▶ [WORK REQUIRED] Return the lines below that carry the word "você".

-- MATERIAL FOR THE TASK follows --

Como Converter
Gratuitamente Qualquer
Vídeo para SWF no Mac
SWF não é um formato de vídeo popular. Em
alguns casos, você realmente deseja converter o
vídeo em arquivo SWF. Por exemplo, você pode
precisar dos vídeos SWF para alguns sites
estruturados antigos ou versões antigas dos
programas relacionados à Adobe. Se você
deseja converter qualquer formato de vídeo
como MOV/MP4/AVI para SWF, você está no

-- MATERIAL FOR THE TASK concluded --

▶ [YOUR RESPONSE]
alguns casos, você realmente deseja converter o
vídeo em arquivo SWF. Por exemplo, você pode
programas relacionados à Adobe. Se você
como MOV/MP4/AVI para SWF, você está no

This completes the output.